It should also be noted that, although there was very little laterality in the level of activity of the nodes of the network (as indicated by similar levels of activity between the left and the right side in most brain regions that express differences in activity associated with the retrieval of the learned response), there was a strong lateralization in the functional connectivity across the network, such that only a handful of brain regions are bilaterally represented in each of the functional modules described above (i.e. a large number of brain regions are represented in the modules only by the left or right side). Functional brain lateralization of different cognitive modules (e.g. perception/action, emotion, and decision-making, e.g. ⁶⁷) has been described for humans and brain asymmetries and their behavioral effects have been described throughout the animal kingdom^68,69. Given the eye-brain contralateral projections present in vertebrates, lateralization of visual behaviors has been used to study brain lateralization, from fish to mammals. Visual lateralization has been found in different aspects of social behavior, with most fish species tested so far, including zebrafish, expressing a left eye - right hemisphere preference for inspection of social stimuli^70,71,72. In agreement with this behavioral lateralization, in our study, the social module (SIM in Fig. 3f) is exclusively composed by brain regions present in the right hemisphere. Similarly, the learning module (LM in Fig.3f) is also lateralized, but in this case, it is mostly composed by left-hemisphere structures. These results suggest the occurrence of laterality in zebrafish brain function, that may increase efficiency in information processing by avoiding duplication of functions in the two hemispheres, hence increasing neural capacity^68,69.

In summary, here we show that social and asocial learning are associated with localized differences in brain activity that are paralleled by the segregation of brain modules that seem to serve subsets of cognitive functions, such as a visual response module, a social integration module and a learning (i.e. retrieval) module that is shared between the two types of learning. Together, our results provide evidence for the occurrence of a general-purpose learning module that is apparently modulated by different patterns of localized activity in social and asocial learning.

Methods

Animals

Zebrafish (Danio rerio) were 5 months old wild-type (Tuebingen strain) males, bred and held at Instituto Gulbenkian de Ciência Fish Facility (Oeiras, Portugal). Fish were kept in mixed-sex groups, at 28 °C, 750 µS, pH 7.0 pH in a 14L:10D photoperiod and fed twice a day (except on the day of the experiments) with freshly hatched Artemia salina and commercial food flakes.

Ethics statement

All experiments were performed in accordance with the relevant guidelines and regulations, reviewed by the Instituto Gulbenkian de Ciência Ethics committee, and approved by the competent Portuguese authority (Direção Geral de Alimentação e Veterinária, permit number 0421/000/000/2017).

Behavioral paradigm

One day before the experiment, fish were moved to the home tanks (1.5L, 12.5 cm × 12.5 cm × 12.5 cm) where they only had visual and chemical access to a mix shoal of 4 animals (2 familiar males and 2 familiar females).

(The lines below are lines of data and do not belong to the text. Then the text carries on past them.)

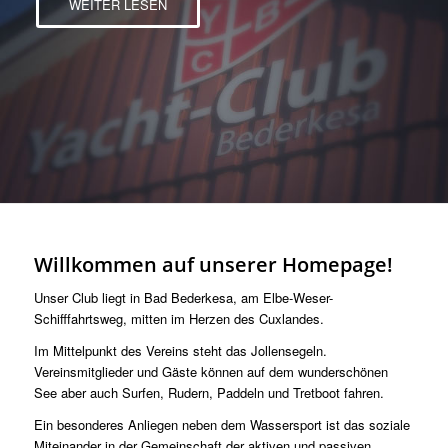
WEITER LESEN
Willkommen auf unserer Homepage!
Unser Club liegt in Bad Bederkesa, am Elbe-Weser-
Schifffahrtsweg, mitten im Herzen des Cuxlandes.
Im Mittelpunkt des Vereins steht das Jollensegeln.
Vereinsmitglieder und Gäste können auf dem wunderschönen
See aber auch Surfen, Rudern, Paddeln und Tretboot fahren.
Ein besonderes Anliegen neben dem Wassersport ist das soziale
Miteinander in der Gemeinschaft der aktiven und passiven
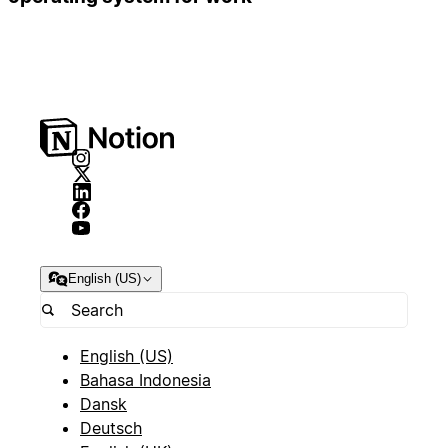
English (US)
English (US)
Bahasa Indonesia
Dansk
Deutsch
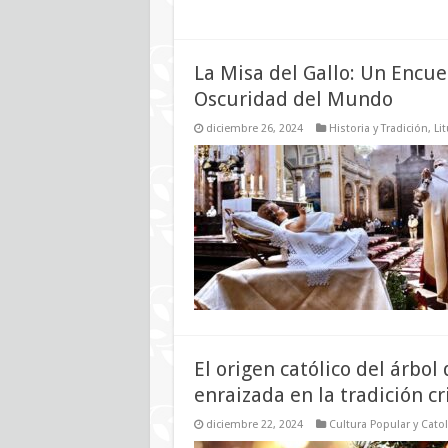
La Misa del Gallo: Un Encuen
Oscuridad del Mundo
diciembre 26, 2024
Historia y Tradición
,
Li
El origen católico del árbol
enraizada en la tradición cr
diciembre 22, 2024
Cultura Popular y Cato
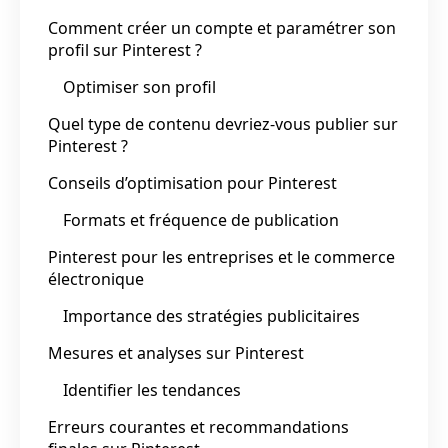
Comment créer un compte et paramétrer son
profil sur Pinterest ?
Optimiser son profil
Quel type de contenu devriez-vous publier sur
Pinterest ?
Conseils d’optimisation pour Pinterest
Formats et fréquence de publication
Pinterest pour les entreprises et le commerce
électronique
Importance des stratégies publicitaires
Mesures et analyses sur Pinterest
Identifier les tendances
Erreurs courantes et recommandations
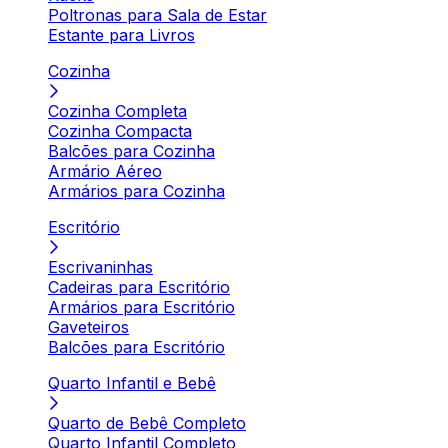
Poltronas para Sala de Estar
Estante para Livros
Cozinha
Cozinha Completa
Cozinha Compacta
Balcões para Cozinha
Armário Aéreo
Armários para Cozinha
Escritório
Escrivaninhas
Cadeiras para Escritório
Armários para Escritório
Gaveteiros
Balcões para Escritório
Quarto Infantil e Bebê
Quarto de Bebê Completo
Quarto Infantil Completo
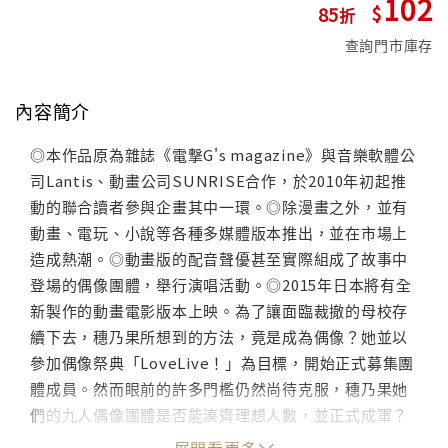
102
85
查詢門市庫存
內容簡介
◎本作品原為雜誌《電撃G's magazine》與音樂軟體公
司Lantis、動畫公司SUNRISE合作，於2010年初起推
動的聯合讀者參與企畫其中一環。◎除漫畫之外，並有
動畫、電玩、小說等各種多媒體版本推出，並在市場上
造成熱潮。◎動畫版的配音聲優甚至實際組成了故事中
登場的偶像團體，舉行演唱活動。◎2015年日本將有全
新製作的動畫電影版本上映。為了讓面臨裁撤的母校存
續下去，穗乃果所想到的方法，竟是成為偶像？她並以
參加偶像祭典「LoveLive！」為目標，開始正式募集團
體成員。然而眼前的許多門檻仍然尚待克服，穗乃果她
們的九人偶像團體是否能湊齊理想人數，並正式成軍？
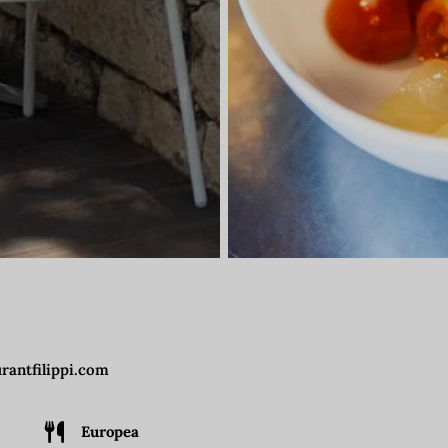
rantfilippi.com
Europea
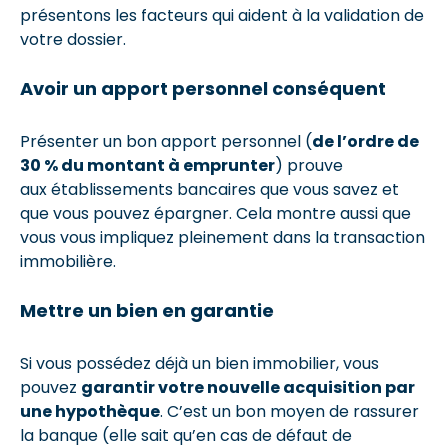
présentons les facteurs qui aident à la validation de
votre dossier.
Avoir un apport personnel conséquent
Présenter un bon apport personnel (
de l’ordre de
30 % du montant à emprunter
) prouve
aux établissements bancaires que vous savez et
que vous pouvez épargner. Cela montre aussi que
vous vous impliquez pleinement dans la transaction
immobilière.
Mettre un bien en garantie
Si vous possédez déjà un bien immobilier, vous
pouvez
garantir votre nouvelle acquisition par
une hypothèque
. C’est un bon moyen de rassurer
la banque (elle sait qu’en cas de défaut de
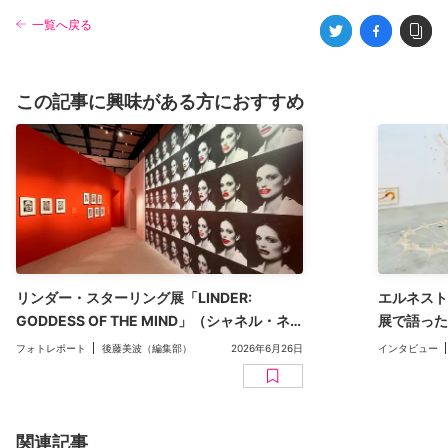
一覧へ戻る
この記事に興味がある方におすすめ
リンダー・スターリング展「LINDER:
エルネスト
GODDESS OF THE MIND」（シャネル・ネ
展で語った
クサス・ホール）レポート。女性へのまなざ
した存在な
フォトレポート
後藤美波（編集部）
2026年6月26日
インタビュー
しを問い、再定義するフォトモンタージュ
関連記事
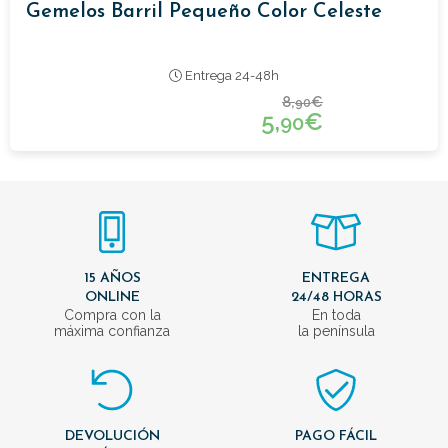
Gemelos Barril Pequeño Color Celeste
Entrega 24-48h
8,
€
90
5,
€
90
15 AÑOS
ENTREGA
ONLINE
24/48 HORAS
Compra con la
En toda
máxima confianza
la península
DEVOLUCIÓN
PAGO FÁCIL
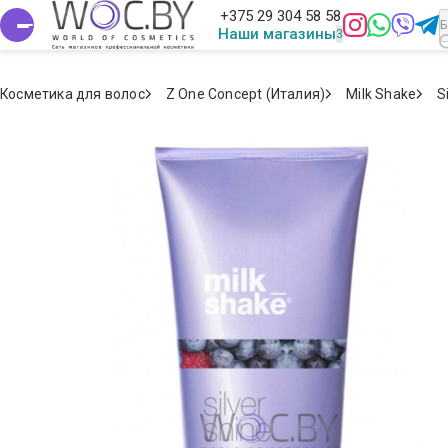
+375 29 304 58 58
Наши магазины
Косметика для волос
Z One Concept (Италия)
Milk Shake
S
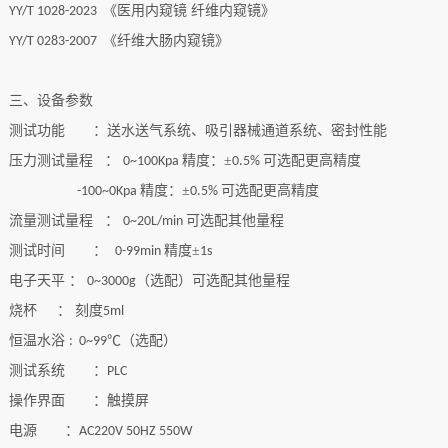
《医用内窥镜 纤维内窥镜》
YY/T 1028-2023
《纤维大肠内窥镜》
YY/T 0283-2007
三、设备参数
测试功能 ：送水送气系统、吸引器械通道系统、密封性能
压力测试量程 ：
精度：±
可选配更高精度
0~100Kpa
0.5%
精度：±
可选配更高精度
-100~0Kpa
0.5%
流量测试量程 ：
可选配其他量程
0~20L/min
测试时间 ：
精度±
0-99min
1s
电子天平 ：
（选配）可选配其他量程
0~3000g
烧杯 ： 刻度
5ml
恒温水浴
℃（选配）
: 0~99
测试系统 ：
PLC
操作界面 ：触摸屏
电源 ：
AC220V 50HZ 550W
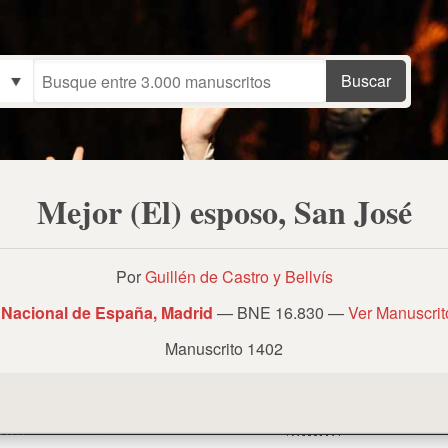
Mejor (El) esposo, San José
Por
Guillén de Castro y Bellvís
 Nacional de España, Madrid
— BNE 16.830 —
Ver Manuscri
Manuscrito 1402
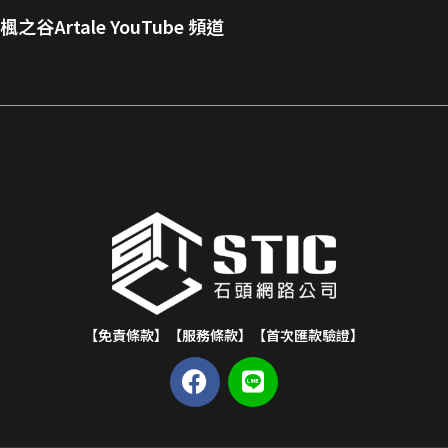
楓之谷Artale YouTube 頻道
【免責條款】
【服務條款】
【首次匯款驗證】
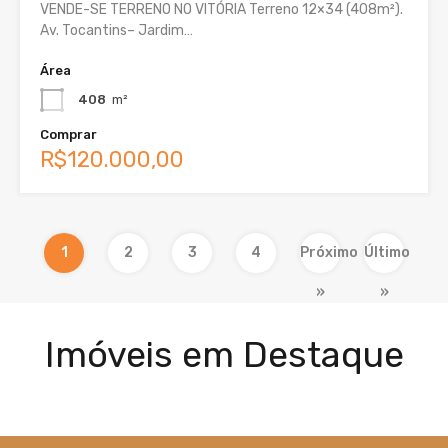
VENDE-SE TERRENO NO VITÓRIA Terreno 12×34 (408m²).
Av. Tocantins– Jardim…
Área
408
m²
Comprar
R$120.000,00
1
2
3
4
Próximo
Último
»
»
Imóveis em Destaque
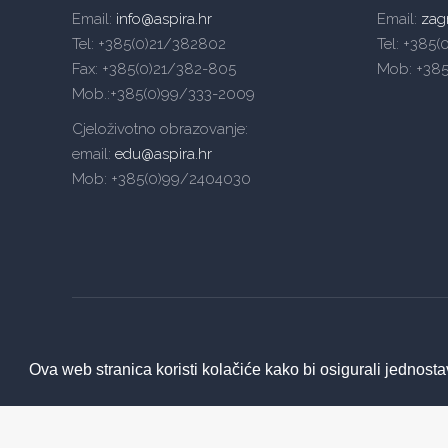
Email:
info@aspira.hr
Email:
zag
Tel: +385(0)21/382802
Tel: +385
Fax: +385(0)21/382-805
Mob: +38
Mob.:+385(0)99/333-2009
Cjeloživotno obrazovanje:
email:
edu@aspira.hr
Mob: +385(0)99/2404030
Ova web stranica koristi kolačiće kako bi osigurali jednosta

The experiment was subdivided into three phases: acclimatization, training and probe test. In the acclimatization phase, after one minute in the start box, animals were allowed to swim freely in the tank for 9 min, during which, they were attracted to all arms of the plus-maze with bloodworms, so that they became familiar with the whole maze. In the training phase, animals were trained in daily sessions of 8 sucessive trials (2 min each) per session for 6 days. In the paired groups, animals had the CS and the US presented together in the same arm, and received a reward (bloodworm) when this arm was chosen (that changed on each trial in a pseudo-randomized way, within and between individuals); when another arm was chosen, animals stayed one minute in the chosen arm, and then they were conducted to the right arm, using a hand net where they receive the reward. In the unpaired groups, the animal spent 2 min in the chosen arm since the CS and US were never presented together. In both groups, when individuals reached the RoI of the chosen arm the start box was closed to prevent the animal changing its decision. In the social treatments, the CS stimulus presented at the end of the arm was a static, 2D photograph print-out of a zebrafish. In the asocial treatments a digitally drawn circle print-out with the same visual target area and the same mean color of the zebrafish-stimulus was used. After each training session, individuals returned to their home tank. In the probe test (24h after the last training trial), animals were only exposed to the CS for 2 min The CS was then removed and the animal remained in the tank for 30 min to achieve the peak of expression for c-fos⁷³.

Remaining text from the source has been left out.